AMPK-dependent Parkin activation suppresses macrophage antigen presentation to promote tumor progression
Xinyu Wang, Xinyu Wang, Yiyi Li, Yan Li, Xiumei Wang, Xiumei Wang, Hongrui Song, Yingzhao Wang, Chunliu Huang, Chengzhou Mao, Lixiang Wang, Cheng Zhong, Di Yu, Zijin Xia, Yongyi Feng, Jingjing Duan, Yujia Liu, Juanjuan Ou, Congzhou Luo, W.F. Mai, Hai Hong, Weibin Cai, Limin Zheng, Jean‐François Trempe, Edward A. Fon, Jing Liao, Yi Wei, Jun Chen
Abstract
The constrained cross-talk between myeloid cells and T cells in the tumor immune microenvironment (TIME) restricts cancer immunotherapy efficacy, whereas the underlying mechanism remains elusive. Parkin, an E3 ubiquitin ligase renowned for mitochondrial quality control, has emerged as a regulator of immune response. Here, we show that both systemic and macrophage-specific ablations of Parkin in mice lead to attenuated tumor progression and prolonged mouse survival. By single-cell RNA-seq and flow cytometry, we demonstrate that Parkin deficiency reshapes the TIME through activating both innate and adaptive immunities to control tumor progression and recurrence.

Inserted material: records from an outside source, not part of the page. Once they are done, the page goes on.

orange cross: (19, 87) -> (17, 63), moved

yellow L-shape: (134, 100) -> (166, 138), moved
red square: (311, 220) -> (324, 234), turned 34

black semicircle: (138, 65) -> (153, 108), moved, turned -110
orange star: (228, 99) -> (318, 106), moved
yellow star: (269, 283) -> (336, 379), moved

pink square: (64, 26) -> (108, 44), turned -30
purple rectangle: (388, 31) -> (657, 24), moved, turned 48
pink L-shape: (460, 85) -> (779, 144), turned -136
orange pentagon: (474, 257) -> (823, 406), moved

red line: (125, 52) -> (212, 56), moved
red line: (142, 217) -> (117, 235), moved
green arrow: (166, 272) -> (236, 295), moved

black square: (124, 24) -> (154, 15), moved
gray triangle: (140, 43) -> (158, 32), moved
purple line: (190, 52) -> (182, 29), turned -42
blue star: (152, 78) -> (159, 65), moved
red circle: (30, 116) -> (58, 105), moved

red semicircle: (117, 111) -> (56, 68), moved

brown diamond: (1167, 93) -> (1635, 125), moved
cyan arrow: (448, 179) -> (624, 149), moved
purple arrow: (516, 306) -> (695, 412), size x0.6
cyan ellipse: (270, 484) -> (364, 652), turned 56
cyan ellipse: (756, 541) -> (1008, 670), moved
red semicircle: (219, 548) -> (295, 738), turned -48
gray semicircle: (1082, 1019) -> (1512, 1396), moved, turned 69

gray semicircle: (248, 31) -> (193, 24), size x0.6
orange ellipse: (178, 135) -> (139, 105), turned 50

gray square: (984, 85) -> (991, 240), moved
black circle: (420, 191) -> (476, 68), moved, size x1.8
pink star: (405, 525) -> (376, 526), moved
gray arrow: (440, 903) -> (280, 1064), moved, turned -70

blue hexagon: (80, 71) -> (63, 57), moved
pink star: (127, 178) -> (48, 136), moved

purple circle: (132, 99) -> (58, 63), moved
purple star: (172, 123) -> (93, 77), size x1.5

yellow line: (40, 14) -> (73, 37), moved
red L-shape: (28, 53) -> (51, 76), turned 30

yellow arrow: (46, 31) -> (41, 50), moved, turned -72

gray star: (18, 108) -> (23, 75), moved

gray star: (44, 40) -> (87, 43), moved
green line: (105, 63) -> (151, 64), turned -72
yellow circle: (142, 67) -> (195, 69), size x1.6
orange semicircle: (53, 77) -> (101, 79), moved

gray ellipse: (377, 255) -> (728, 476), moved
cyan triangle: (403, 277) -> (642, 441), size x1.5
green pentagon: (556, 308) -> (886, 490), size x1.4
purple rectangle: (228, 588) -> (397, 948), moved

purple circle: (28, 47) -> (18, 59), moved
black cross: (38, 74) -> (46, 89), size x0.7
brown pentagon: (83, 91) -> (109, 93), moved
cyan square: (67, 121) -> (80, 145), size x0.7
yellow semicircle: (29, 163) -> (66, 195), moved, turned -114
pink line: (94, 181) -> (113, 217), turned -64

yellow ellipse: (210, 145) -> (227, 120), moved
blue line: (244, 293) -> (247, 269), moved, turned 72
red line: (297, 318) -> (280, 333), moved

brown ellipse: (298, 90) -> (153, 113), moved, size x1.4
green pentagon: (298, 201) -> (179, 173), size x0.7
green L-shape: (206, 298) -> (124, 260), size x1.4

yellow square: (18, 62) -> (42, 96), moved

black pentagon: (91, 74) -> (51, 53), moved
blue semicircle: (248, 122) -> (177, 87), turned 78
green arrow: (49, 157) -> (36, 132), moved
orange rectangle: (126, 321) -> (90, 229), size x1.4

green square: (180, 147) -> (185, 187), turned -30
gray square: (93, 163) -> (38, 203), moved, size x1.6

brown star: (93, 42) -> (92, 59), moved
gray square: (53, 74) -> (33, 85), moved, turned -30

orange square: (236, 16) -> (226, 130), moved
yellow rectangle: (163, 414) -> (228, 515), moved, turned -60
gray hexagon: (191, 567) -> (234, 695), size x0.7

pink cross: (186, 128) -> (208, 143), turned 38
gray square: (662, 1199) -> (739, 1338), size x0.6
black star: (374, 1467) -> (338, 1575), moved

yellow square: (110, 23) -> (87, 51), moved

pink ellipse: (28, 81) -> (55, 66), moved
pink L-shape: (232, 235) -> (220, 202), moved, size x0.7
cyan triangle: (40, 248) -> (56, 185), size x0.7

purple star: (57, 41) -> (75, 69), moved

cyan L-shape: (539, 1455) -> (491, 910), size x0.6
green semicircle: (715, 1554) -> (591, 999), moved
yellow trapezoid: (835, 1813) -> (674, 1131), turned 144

Mechanistically, Parkin activation by AMP-activated protein kinase rather than PTEN-induced kinase 1 mediated major histocompatibility complex I down-regulation on macrophages via Autophagy related 5–dependent autophagy. Furthermore, Parkin deletion synergizes with immune checkpoint blockade treatment and Park2 −/− signature aids in predicting the prognosis of patients with solid tumor. Our findings uncover Parkin’s involvement in suppressing macrophage antigen presentation for coordinating the cross-talk between macrophages and T cells.